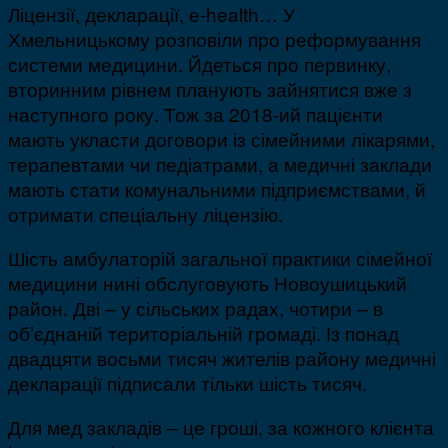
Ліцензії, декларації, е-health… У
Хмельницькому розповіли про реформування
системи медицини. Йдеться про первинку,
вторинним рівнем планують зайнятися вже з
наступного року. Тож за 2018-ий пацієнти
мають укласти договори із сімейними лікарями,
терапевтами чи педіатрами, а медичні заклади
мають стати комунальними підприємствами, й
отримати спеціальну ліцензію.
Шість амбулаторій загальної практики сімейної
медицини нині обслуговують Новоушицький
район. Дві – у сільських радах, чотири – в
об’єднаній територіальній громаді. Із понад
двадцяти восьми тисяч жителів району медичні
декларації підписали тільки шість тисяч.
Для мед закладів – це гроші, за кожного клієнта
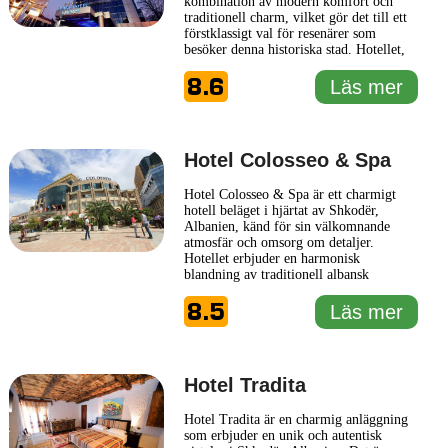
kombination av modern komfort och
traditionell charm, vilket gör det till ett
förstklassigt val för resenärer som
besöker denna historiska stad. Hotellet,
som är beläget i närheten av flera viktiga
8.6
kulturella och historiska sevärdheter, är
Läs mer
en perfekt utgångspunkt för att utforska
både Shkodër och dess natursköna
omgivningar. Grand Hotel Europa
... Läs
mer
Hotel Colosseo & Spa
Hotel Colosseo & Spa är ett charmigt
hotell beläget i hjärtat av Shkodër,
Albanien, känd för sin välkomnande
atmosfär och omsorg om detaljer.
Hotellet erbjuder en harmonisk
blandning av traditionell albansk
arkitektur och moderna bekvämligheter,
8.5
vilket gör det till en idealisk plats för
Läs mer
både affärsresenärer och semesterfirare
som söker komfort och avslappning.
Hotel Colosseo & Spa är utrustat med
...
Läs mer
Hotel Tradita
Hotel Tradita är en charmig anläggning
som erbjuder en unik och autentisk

---

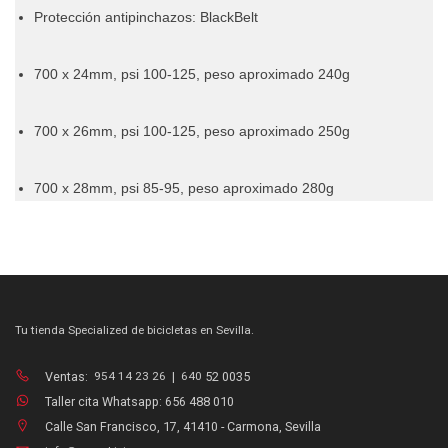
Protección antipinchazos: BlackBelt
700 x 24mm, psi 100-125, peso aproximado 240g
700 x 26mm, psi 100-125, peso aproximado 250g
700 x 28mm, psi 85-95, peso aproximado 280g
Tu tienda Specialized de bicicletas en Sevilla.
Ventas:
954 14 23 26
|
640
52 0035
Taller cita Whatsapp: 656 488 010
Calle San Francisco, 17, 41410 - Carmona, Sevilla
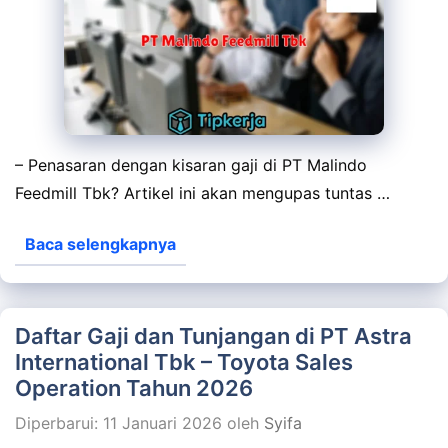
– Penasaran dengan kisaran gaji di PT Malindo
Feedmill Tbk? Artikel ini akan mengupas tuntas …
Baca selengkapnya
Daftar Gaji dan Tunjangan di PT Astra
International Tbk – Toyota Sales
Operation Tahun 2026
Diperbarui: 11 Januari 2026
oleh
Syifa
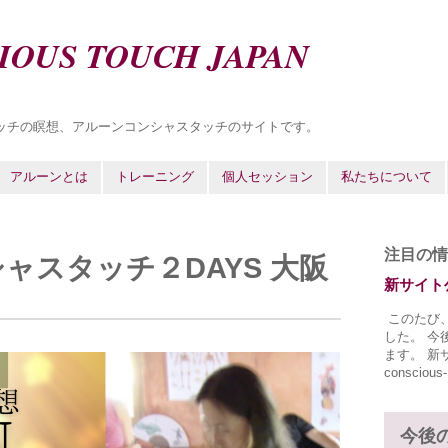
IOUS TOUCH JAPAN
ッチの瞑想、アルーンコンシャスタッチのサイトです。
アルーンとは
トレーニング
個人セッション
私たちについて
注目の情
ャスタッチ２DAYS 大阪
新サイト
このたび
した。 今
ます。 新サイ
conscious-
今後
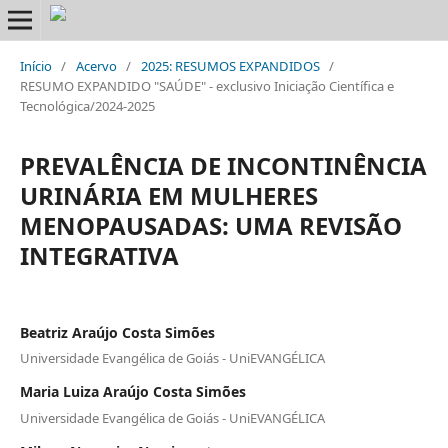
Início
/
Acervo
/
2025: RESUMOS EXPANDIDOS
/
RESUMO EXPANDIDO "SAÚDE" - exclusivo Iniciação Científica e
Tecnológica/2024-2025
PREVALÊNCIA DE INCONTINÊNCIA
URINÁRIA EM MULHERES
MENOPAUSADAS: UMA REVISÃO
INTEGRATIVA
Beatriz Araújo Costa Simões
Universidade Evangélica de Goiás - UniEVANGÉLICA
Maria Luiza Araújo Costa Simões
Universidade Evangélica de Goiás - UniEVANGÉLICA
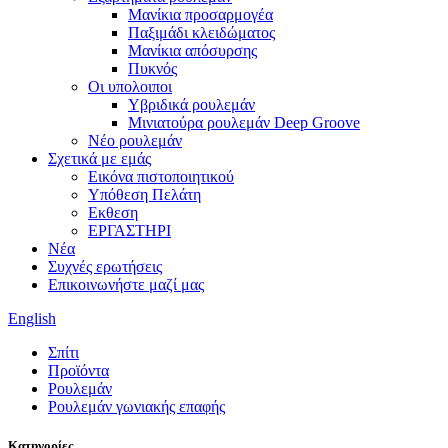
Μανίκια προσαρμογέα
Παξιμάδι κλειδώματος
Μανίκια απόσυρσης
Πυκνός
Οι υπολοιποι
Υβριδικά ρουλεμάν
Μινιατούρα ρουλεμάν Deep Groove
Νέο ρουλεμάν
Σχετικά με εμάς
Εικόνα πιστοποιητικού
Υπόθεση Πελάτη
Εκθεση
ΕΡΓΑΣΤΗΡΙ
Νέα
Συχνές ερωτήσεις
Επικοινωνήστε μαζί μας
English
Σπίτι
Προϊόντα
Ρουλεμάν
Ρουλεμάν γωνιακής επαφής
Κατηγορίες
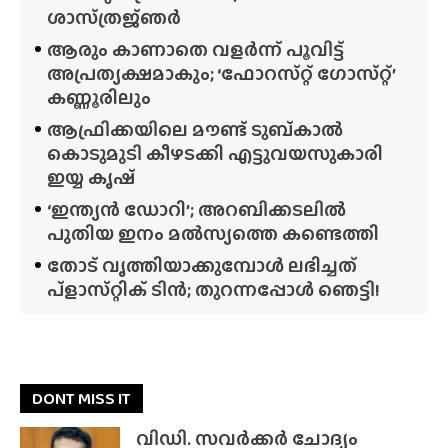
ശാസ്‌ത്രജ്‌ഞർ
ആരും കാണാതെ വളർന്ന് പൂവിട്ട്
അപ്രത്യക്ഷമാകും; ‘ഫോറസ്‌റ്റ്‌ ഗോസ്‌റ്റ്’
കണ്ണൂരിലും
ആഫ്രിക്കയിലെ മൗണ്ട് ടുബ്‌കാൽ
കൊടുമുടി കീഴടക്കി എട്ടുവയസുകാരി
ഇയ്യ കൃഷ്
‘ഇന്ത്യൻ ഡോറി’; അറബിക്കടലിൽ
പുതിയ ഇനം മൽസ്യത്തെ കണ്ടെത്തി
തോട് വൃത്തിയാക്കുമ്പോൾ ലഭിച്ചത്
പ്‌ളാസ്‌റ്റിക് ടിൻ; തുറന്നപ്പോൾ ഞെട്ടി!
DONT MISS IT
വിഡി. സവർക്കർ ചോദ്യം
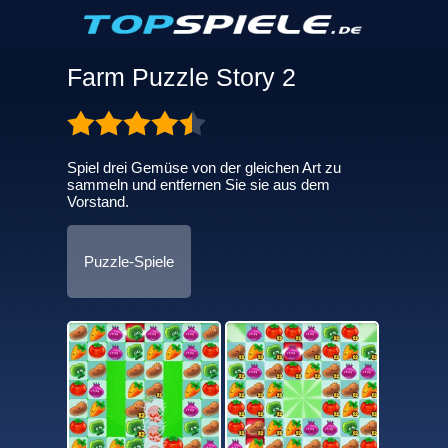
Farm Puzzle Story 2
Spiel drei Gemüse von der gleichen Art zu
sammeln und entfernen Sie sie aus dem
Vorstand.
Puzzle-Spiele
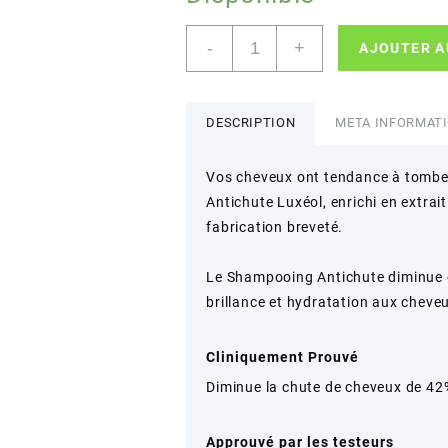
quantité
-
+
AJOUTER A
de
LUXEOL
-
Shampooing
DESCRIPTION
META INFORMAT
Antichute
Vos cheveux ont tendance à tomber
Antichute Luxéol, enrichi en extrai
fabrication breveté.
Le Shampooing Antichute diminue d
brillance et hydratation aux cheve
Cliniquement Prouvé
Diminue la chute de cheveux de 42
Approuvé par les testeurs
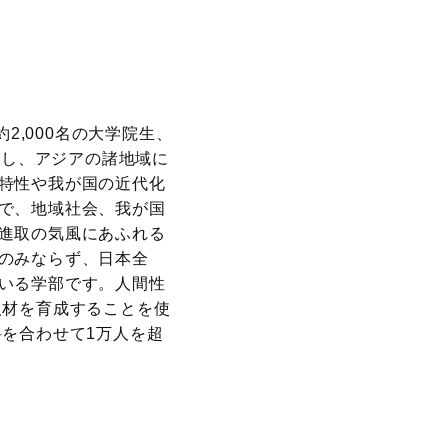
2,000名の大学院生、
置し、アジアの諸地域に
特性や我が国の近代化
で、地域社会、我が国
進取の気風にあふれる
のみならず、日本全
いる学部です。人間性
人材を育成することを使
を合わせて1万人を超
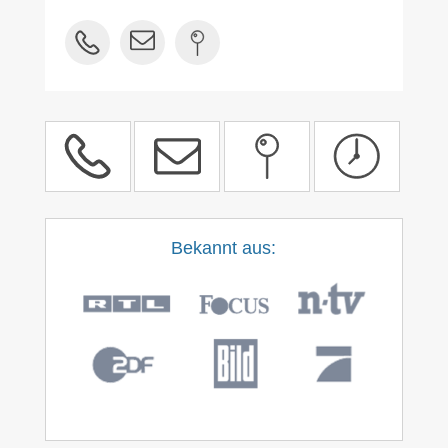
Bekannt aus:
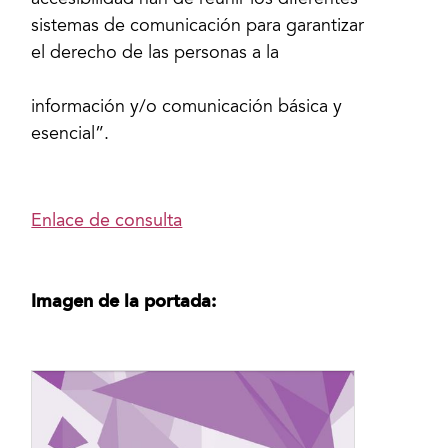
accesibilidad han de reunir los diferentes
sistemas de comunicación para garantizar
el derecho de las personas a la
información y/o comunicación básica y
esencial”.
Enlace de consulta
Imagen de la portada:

* * *

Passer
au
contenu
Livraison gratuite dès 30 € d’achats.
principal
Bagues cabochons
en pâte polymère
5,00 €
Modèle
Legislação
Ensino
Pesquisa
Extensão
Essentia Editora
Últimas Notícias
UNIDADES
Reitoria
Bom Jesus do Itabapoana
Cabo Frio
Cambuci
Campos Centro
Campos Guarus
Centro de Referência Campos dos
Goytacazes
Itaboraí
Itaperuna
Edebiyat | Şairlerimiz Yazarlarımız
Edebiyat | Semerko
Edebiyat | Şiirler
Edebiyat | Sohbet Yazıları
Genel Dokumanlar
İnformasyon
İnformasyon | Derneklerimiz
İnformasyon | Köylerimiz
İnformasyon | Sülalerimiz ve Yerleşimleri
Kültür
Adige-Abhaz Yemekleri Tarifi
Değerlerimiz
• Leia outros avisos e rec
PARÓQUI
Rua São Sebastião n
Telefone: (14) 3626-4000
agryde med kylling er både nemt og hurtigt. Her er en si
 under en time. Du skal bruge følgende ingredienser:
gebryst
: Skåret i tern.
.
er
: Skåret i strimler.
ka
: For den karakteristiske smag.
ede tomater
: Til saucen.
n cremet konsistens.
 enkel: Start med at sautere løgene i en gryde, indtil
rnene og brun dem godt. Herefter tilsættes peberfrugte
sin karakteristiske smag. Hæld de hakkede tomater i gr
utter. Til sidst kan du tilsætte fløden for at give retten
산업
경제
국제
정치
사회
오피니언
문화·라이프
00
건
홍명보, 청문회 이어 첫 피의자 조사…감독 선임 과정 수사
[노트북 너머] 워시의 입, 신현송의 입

▶ _Your goal_: Here the job is to copy the listing above word for word, starting at the line with "Ліцензії, декларації, е-health… У" and ending at the line with "som erbjuder en unik och autentisk", and to leave out the pictures.

▶ _Written response_:
Ліцензії, декларації, е-health… У
Хмельницькому розповіли про реформування
системи медицини. Йдеться про первинку,
вторинним рівнем планують зайнятися вже з
наступного року. Тож за 2018-ий пацієнти
мають укласти договори із сімейними лікарями,
терапевтами чи педіатрами, а медичні заклади
мають стати комунальними підприємствами, й
отримати спеціальну ліцензію.
Шість амбулаторій загальної практики сімейної
медицини нині обслуговують Новоушицький
район. Дві – у сільських радах, чотири – в
об’єднаній територіальній громаді. Із понад
двадцяти восьми тисяч жителів району медичні
декларації підписали тільки шість тисяч.
Для мед закладів – це гроші, за кожного клієнта
kombination av modern komfort och
traditionell charm, vilket gör det till ett
förstklassigt val för resenärer som
besöker denna historiska stad. Hotellet,
som är beläget i närheten av flera viktiga
8.6
kulturella och historiska sevärdheter, är
Läs mer
en perfekt utgångspunkt för att utforska
både Shkodër och dess natursköna
omgivningar. Grand Hotel Europa
... Läs
mer
Hotel Colosseo & Spa
Hotel Colosseo & Spa är ett charmigt
hotell beläget i hjärtat av Shkodër,
Albanien, känd för sin välkomnande
atmosfär och omsorg om detaljer.
Hotellet erbjuder en harmonisk
blandning av traditionell albansk
arkitektur och moderna bekvämligheter,
8.5
vilket gör det till en idealisk plats för
Läs mer
både affärsresenärer och semesterfirare
som söker komfort och avslappning.
Hotel Colosseo & Spa är utrustat med
...
Läs mer
Hotel Tradita
Hotel Tradita är en charmig anläggning
som erbjuder en unik och autentisk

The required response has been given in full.